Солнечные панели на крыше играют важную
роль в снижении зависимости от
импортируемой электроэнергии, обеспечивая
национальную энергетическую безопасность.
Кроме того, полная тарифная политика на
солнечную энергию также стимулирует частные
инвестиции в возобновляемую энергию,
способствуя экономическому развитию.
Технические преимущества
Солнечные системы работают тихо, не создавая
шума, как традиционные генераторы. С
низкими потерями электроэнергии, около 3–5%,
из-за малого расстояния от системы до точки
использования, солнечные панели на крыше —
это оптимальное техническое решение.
==
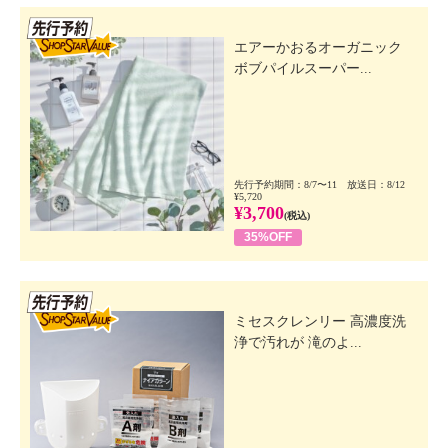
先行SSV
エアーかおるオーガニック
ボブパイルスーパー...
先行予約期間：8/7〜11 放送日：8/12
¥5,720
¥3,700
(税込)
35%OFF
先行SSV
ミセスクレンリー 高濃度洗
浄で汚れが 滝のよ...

■ Your assignment ■
The listing above holds a line with "из-за малого расстояния от системы до точки" and a line with "это оптимальное техническое решение.". Print the stretch from the first through the second, exactly and alone.

■ Response to the exercise ■
из-за малого расстояния от системы до точки
использования, солнечные панели на крыше —
это оптимальное техническое решение.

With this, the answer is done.